Records excerpted from a collection:
::::::::

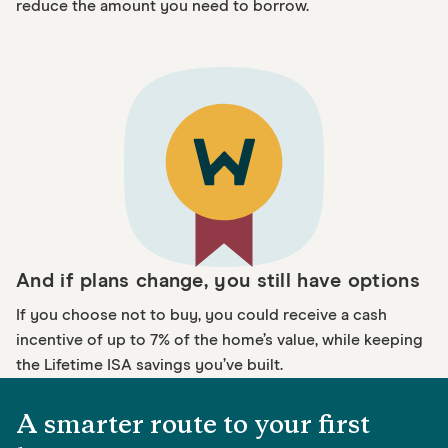
reduce the amount you need to borrow.
And if plans change, you still have options
If you choose not to buy, you could receive a cash
incentive of up to 7% of the home’s value, while keeping
the Lifetime ISA savings you’ve built.
A smarter route to your first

::::::::

Write out exactly those lines of the records above that lie from the one with "incentive of up" through the last line, including both.

incentive of up to 7% of the home’s value, while keeping
the Lifetime ISA savings you’ve built.
A smarter route to your first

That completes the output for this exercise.